Cuando hablo de pintura –y lo hago en muy pocas ocasiones-, lo hago de Edward Hopper. Tengo una explicación muy sencilla para eso: la suya es la única obra pictórica que conozco a fondo. Ayer encontré en un blog –esas cosas que ocurren gracias a Internet- el primer artículo que escribí, de cuando aún era estudiante, acerca de la obra de Edward Hopper.
Tenía 22 años y tardé varios días en terminarlo. A esa edad, uno busca las palabras adecuadas para no desentonar. Supongo que no quería parecer una principiante y buscaba dar la imagen de persona adulta, formada y con opiniones propias. Sea como fuere, le tengo mucho cariño a mi primer acercamiento a Hopper. Sobre todo, porque desde entonces, los cuadros del pintor norteamericano han permanecido siempre conmigo. Su universo pasó a formar parte del mío y a veces, en algunas situaciones pienso: “Mira, esto Hopper lo hubiera podido pintar” o “Fíjate, una pareja a lo Hopper». O sea: una pareja ensimismada, encerrada en un mundo en el que aparentemente no hay posibilidad de comunicación.

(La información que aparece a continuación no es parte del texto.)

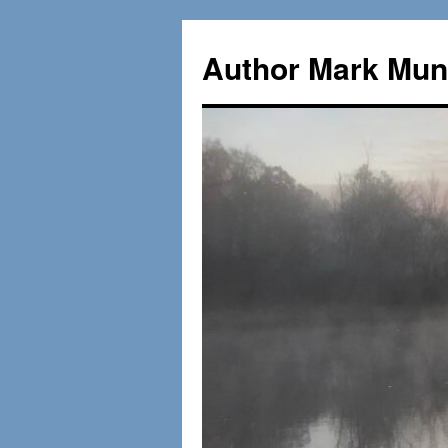
Skip
to
Author Mark Mung
content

Después de escribir aquel primer artículo, empecé a traducir un libro de poemas maravilloso, Edward Hopper, de Ernest Farrés, poeta y amigo, que hizo algo extraordinario: acercarse a la obra de Hopper mediante la poesía. Farrés escribió un libro de poemas basados en su obra, de manera que cada uno de sus poemas dialoga con un cuadro del pintor. Es un libro cautivador, por su belleza y por la precisión del lenguaje que utiliza Farrés. Perderse en la obra de un pintor como Hopper de la mano de la poesía no tiene precio. En esta segunda ocasión, como traductora, también tuve que buscar las palabras adecuadas, palabras del castellano que captaran los matices de todo lo que el poeta había dicho en catalán. Así que también yo, en esa búsqueda, creé mi propia versión. Creé –quiero pensar- otro Hopper. La naturaleza de la traducción es difícil. Es, al fin y al cabo, creación.
Después de todas estas historias puedo decir que Edward Hopper me interesa especialmente. Porque he pasado años pensando en él y porque a menudo me da la sensación de que sus cuadros me piensan a mí. Si Hopper viviera hoy, estoy segura de que pintaría lo mismo. Aunque tal vez los personajes tuvieran un iphone en la mano. O mirarían al infinito antes de cruzar un paso de cebra, con unos auriculares puestos.
No sé si en Nighthawks, la mujer de rojo, mi preferida en toda su obra, estaría mandando whatsaps mientras su acompañante, el que yo siempre pensé que era un amante potencial, estaría haciendo lo mismo.
Cariño, llegaré más tarde. Le diría el hombre a su mujer por chat. Una reunión pesada con unos canadienses.
La mujer de rojo escribiría a una amiga: No sé si me gusta. Está casado pero ¿por qué no?
El camarero habría visto cientos de escenas así y en su interior se reiría jurándose que aquello nunca le pasaría a él. Mientras iría preparando uno de esos gin tonics con frambuesas o cualquier fruta exótica que se han puesto ahora de moda.
He pasado horas observando ese cuadro, esa escena en el Phillie’s, y me sigue diciendo tantas cosas como la primera vez. Que uno muchas veces no sabe qué decir. Que la peor soledad es la de estar con alguien que te hace sentir solo. Que la incomunicación profunda está en la mirada, no en las palabras. Que la vida pasa veloz detrás de las barras de los bares. Detrás de todos los cristales en los que nos protegemos.